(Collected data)
+++

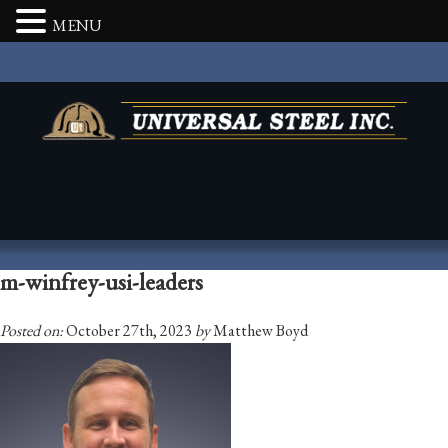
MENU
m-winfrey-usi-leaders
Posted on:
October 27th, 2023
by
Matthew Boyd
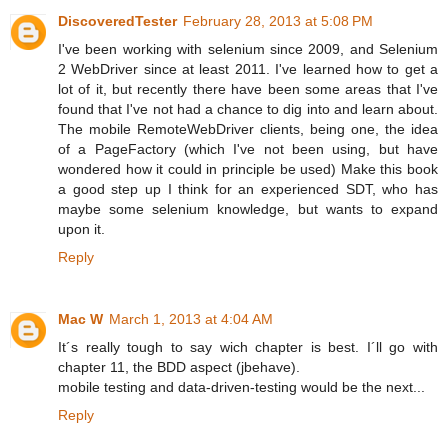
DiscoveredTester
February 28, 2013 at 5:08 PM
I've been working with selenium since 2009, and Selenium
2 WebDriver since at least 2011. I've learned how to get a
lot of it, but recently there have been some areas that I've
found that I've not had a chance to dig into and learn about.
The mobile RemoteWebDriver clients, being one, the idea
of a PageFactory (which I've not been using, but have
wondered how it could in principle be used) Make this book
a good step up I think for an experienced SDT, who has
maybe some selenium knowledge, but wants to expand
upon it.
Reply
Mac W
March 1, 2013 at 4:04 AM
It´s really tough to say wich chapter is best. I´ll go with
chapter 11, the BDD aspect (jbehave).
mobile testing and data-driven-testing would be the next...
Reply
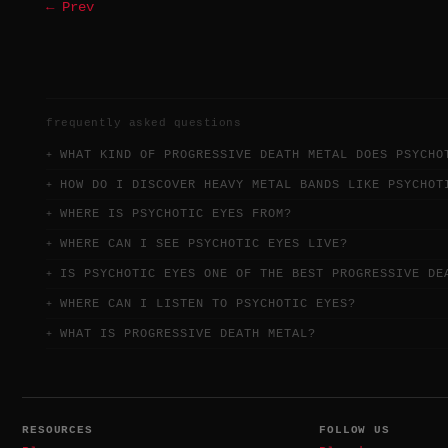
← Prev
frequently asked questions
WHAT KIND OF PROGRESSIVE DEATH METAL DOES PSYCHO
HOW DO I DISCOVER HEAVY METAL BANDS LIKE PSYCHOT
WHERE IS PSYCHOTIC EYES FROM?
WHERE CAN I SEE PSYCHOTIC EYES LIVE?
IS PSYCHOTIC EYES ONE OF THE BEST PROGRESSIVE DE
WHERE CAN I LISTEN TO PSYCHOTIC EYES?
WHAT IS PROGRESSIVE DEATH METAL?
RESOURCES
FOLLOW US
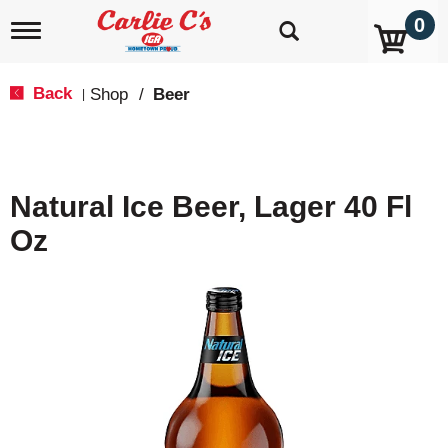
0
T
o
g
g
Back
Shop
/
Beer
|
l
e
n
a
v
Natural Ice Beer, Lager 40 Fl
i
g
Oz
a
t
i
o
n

+++

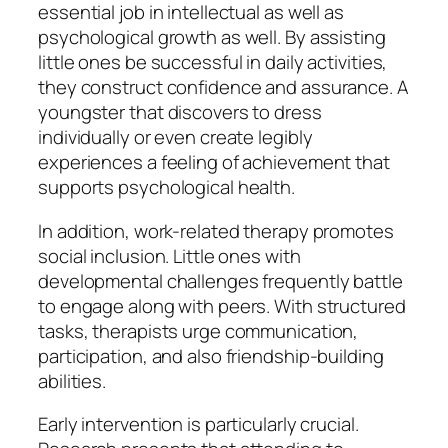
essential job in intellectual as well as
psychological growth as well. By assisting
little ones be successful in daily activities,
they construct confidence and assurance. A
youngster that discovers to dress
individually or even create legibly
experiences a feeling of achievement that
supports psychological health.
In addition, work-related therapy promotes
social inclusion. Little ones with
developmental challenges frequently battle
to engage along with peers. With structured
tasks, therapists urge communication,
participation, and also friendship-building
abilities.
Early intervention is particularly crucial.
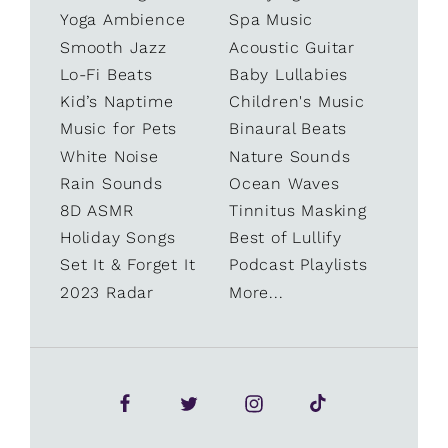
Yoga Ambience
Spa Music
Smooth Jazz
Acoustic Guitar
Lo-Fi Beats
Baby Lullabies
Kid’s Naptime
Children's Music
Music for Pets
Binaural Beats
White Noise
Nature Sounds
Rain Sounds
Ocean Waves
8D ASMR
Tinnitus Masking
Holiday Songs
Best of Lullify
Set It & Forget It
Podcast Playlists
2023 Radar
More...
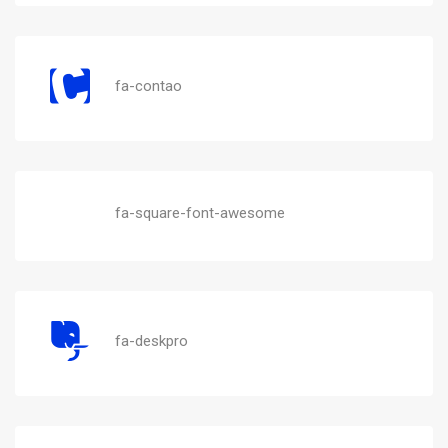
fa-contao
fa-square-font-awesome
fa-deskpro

+++

Pull every line containing "ones" from the data.

little ones be successful in daily activities,
social inclusion. Little ones with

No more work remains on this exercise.